9.7 KiB
+++ author = "Maik de Kruif" title = "ReadySetAction" subtitle = "Beginners Quest 7 - Google CTF" date = 2021-09-28T11:25:00+01:00 description = "A writeup for challenge 7 of the beginners quests of the Google CTF." cover = "img/writeups/google-ctf/2021/beginners-quest/7/cover.png" tags = [ "Google CTF", "Beginners Quest", "ctf", "hacking", "writeup", "crypto", ] categories = [ "ctf", "writeups", "hacking", "crypto", ] aliases = [ "7" ] +++
Story line
Buenos Aires - Conference
You are showing the invitation so that you can enter the conference. There are hundreds of important looking people at the conference. You take a glass of champagne from a tray, and try to look important yourself. After being busy with trying to look important for a few minutes, you approach the person that you are here to get classified information from. He introduces himself as Dr. Nowak Wasilewski. Nowak asks who you are, and if you can prove your knowledge through a test that he has designed by himself.
Challenge: ReadySetAction (crypto)
Apparently this script was used to encrypt super secret messages. Maybe there is something interesting in it?
After solving
Nowak is very impressed by your skills. You and him sit down by a table, and you order lots of drinks for him. As the conversation goes on, Nowak begins to loosen up a bit and is talking about all kinds of things. Eventually he accidently reveals the location of an office complex in NYC that seems to have very much to do with the whole operation.
Attachment
{{< code language="python" title="chall.py" isCollapsed="true" >}}
from Crypto.Util.number import *
flag = b"REDACTED"
p = getPrime(1024)
q = getPrime(1024)
n = p*q
m = bytes_to_long(flag)
c = pow(m,3,n)
print(c)
print(n)
#15478048932253023588842854432571029804744949209594765981036255304813254166907810390192307350179797882093083784426352342087386691689161026226569013804504365566204100805862352164561719654280948792015789195399733700259059935680481573899984998394415788262265875692091207614378805150701529546742392550951341185298005693491963903543935069284550225309898331197615201102487312122192298599020216776805409980803971858120342903012970709061841713605643921523217733499022158425449427449899738610289476607420350484142468536513735888550288469210058284022654492024363192602734200593501660208945967931790414578623472262181672206606709
#21034814455172467787319632067588541051616978031477984909593707891829600195022041640200088624987623056713604514239406145871910044808006741636513624835862657042742260288941962019533183418661144639940608960169440421588092324928046033370735375447302576018460809597788053566456538713152022888984084306297869362373871810139948930387868426850576062496427583397660227337178607544043400076287217521751017970956067448273578322298078706011759257235310210160153287198740097954054080553667336498134630979908988858940173520975701311654172499116958019179004876438417238730801165613806576140914402525031242813240005791376093215124477
{{< /code >}}
Recon
The attachment contains two files: chall.py
and __pycache__/chall.cpython-39.pyc
.
When opening chall.py
, we see a script in which a flag is encoded.

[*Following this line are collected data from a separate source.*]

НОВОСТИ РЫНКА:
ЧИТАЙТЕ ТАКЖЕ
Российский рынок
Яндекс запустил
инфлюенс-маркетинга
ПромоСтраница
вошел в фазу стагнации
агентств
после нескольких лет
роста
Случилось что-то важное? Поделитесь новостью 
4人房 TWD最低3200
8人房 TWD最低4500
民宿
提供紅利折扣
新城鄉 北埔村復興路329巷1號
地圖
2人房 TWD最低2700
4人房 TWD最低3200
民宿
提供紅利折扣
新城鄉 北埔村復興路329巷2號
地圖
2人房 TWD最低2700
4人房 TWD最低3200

We also, presumably, see the output of a previous run.
__pycache__/chall.cpython-39.pyc
contains the bytecode of a previous run.
Solving
Bytecode
I started out by checking the pycache as this usually isn't included in the file.
Firsly, I installed pycdc
to decompile the bytecode. To do this, run the following command:
pycdc __pycache__/chall.cpython-39.pyc
# Source Generated with Decompyle++
# File: chall.cpython-39.pyc (Python 3.9)

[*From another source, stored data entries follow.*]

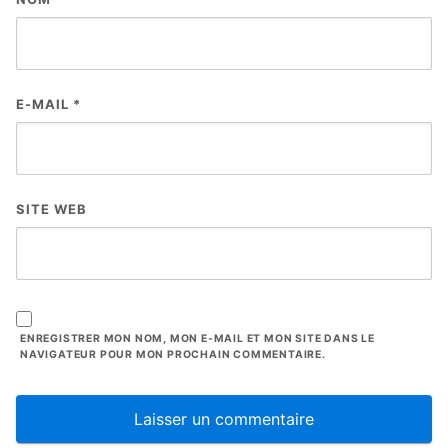
E-MAIL
*
SITE WEB
ENREGISTRER MON NOM, MON E-MAIL ET MON SITE DANS LE
NAVIGATEUR POUR MON PROCHAIN COMMENTAIRE.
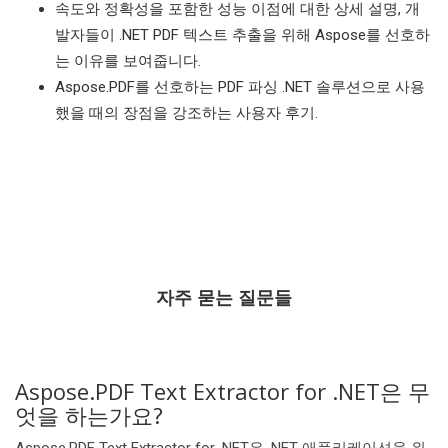
속도와 정확성을 포함한 성능 이점에 대한 상세 설명, 개
발자들이 .NET PDF 텍스트 추출을 위해 Aspose를 선호하
는 이유를 보여줍니다.
Aspose.PDF를 선호하는 PDF 파싱 .NET 솔루션으로 사용
했을 때의 장점을 강조하는 사용자 후기.
자주 묻는 질문들
Aspose.PDF Text Extractor for .NET은 무
엇을 하는가요?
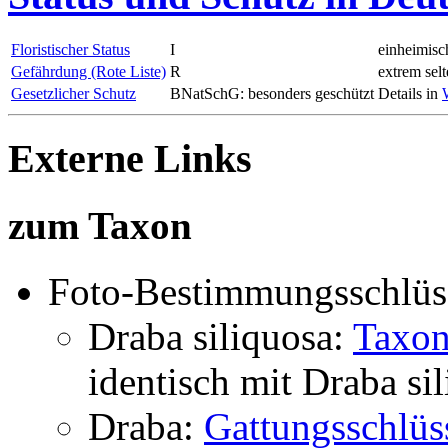
Floristischer Status
I
einheimisc
Gefährdung (Rote Liste)
R
extrem sel
Gesetzlicher Schutz
BNatSchG: besonders geschützt
Details in
Externe Links
zum Taxon
Foto-Bestimmungsschlüs
Draba siliquosa:
Taxon
identisch mit
Draba si
Draba:
Gattungsschlüs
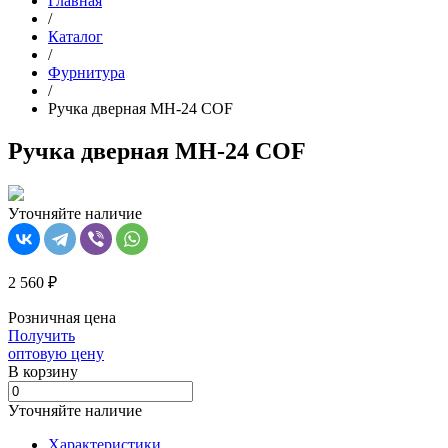
Главная
/
Каталог
/
Фурнитура
/
Ручка дверная MH-24 COF
Ручка дверная MH-24 COF
Уточняйте наличие
2 560 ₽
Розничная цена
Получить
оптовую цену
В корзинy
Уточняйте наличие
Характеристики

from Crypto.Util.number import *
flag = 'REDACTED'
p = getPrime(1024)
q = getPrime(1024)
n = p * q
m = bytes_to_long(flag)
c = pow(m, 3, n)
print(c)
Unfortunatly, it's still redacted. Which is a bummer. But otherwise it would also be way too easy for a Google CTF challenge.
Code
So then, let's move on the chall.py
file.
From analysing the code, we can see it firstly gets two random prime numbers using getPrime(1024)
, and multiplies them.
It then converts the flag to a long.
Afterwards, it wil run pow(m, 3, n)
. Which is the same as the following:
c = m ** 3 % n
It will then print c
and the product of the two prime numbers.
Let's start by running the script with "REDACTED" as the flag. To run it, I had to install pycryptodome
:
pip install pycryptodome
Then running the script:
python chall.py
208340083409751462917662967455850599109128558322563923008
13613690942133649602062116544305572249357538543629136616006565570128159648146328549284112230115972550824509901897928651857919939814446945134091003675761889274760985268603763526528633214059641383218762734426741922023904934275472430776226339199855092605846993324572692798040926997745203595887220550326802648930725534219128386530143654670295637519434510165129025195704068767045515988758676024370724472946685314139541326829277621885866811911941441787973030331230181454183187506778770932576786354974370048130299280447131529660029449328685936925007328260493634845686069222403477621846404451511286468295329143230842731381879
If we run the script multiple times, we can see that only the lasts value changes. This is expected as n
is so big compared to m ** 3
that it will never run the modulo.
Now, let's start reversing the script.
Reversing
We begin with setting the c
and n
values, as those are the only ones we know.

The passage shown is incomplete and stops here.